Number 27

Number 27

Number 27 1600 1067 Amy S. Lerman

To Uvalde

Like the dividers in my pill holder, I dose
each day’s news, flipping open a lunchtime
headlines’ check, thirty minutes for nightly
reports, yet today all my head sees is wooden,
blue-robed, Santo Nino statued next to pairs
of children’s shoes left by so many for him
to continue travels, to continue comfort.
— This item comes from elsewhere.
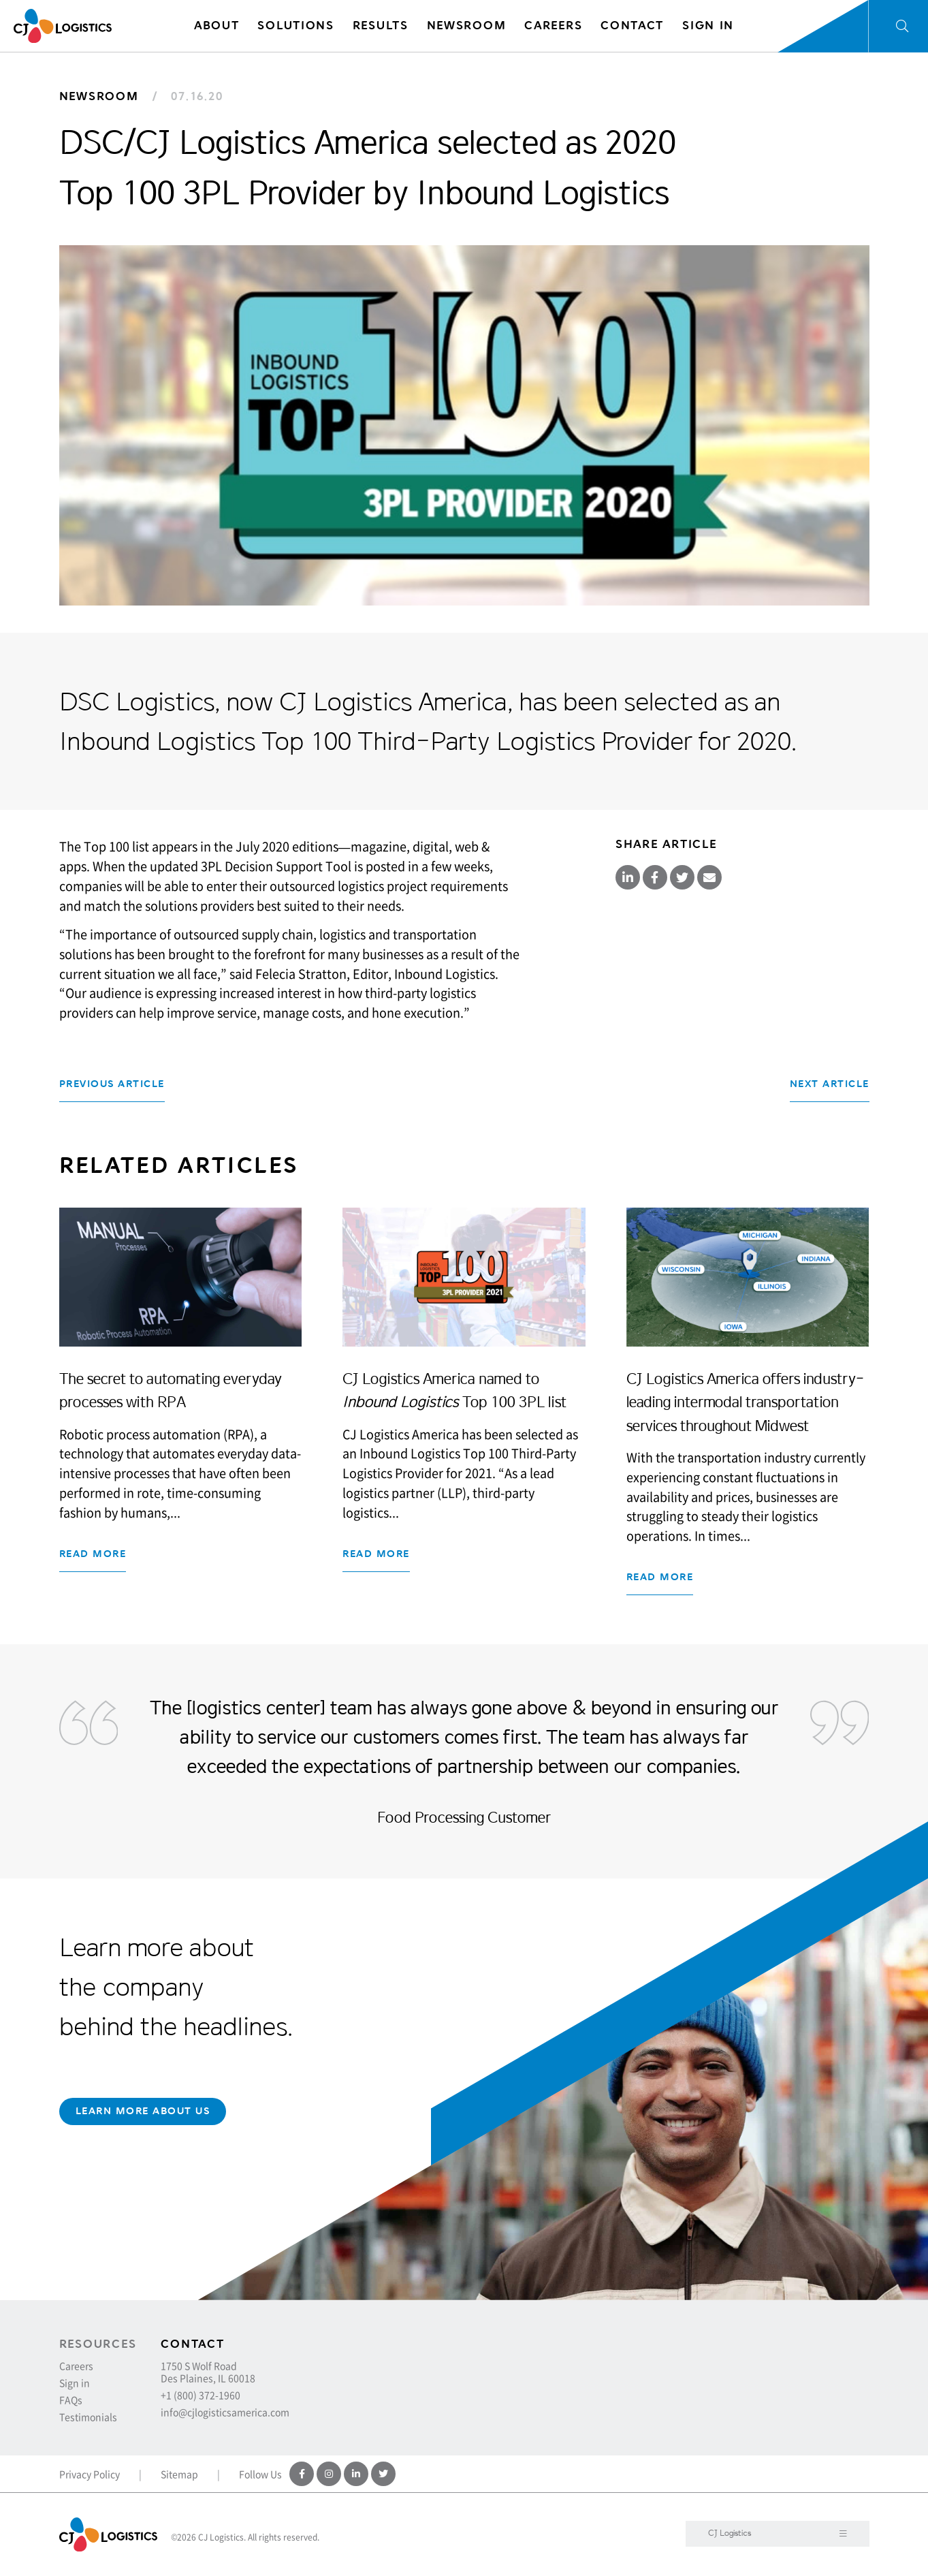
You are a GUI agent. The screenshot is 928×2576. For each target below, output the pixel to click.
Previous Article (112, 1084)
How many times you and I have knelt,
rubbed, scooped santuario dirt among
no-longer strangers crying and crossing
themselves, that one time when exiting
to the parking lot you told me we were
witnessing grief, four women embroidered
and bowtied singing Mariachi to a family
bowed, my high school Spanish ear extracting
no puedo/a mi mansión volver as we intruded—

and here, motherless, I bend to the kitchen
floor when I remember behind closed eyes,
dark grey, the beautiful pain of each held,
strummed note not mine but theirs, all
the live-streamed images, press conferences,
my mind placing elementary schoolers, maybe
on a field trip, back there on asphalt outside
Holy Child of Atocha Chapel, hands linked,
swaying, pushing air, their bodies up, away,
a buoyant Red Rover formation circling
beside the archway’s hearted, tin cross.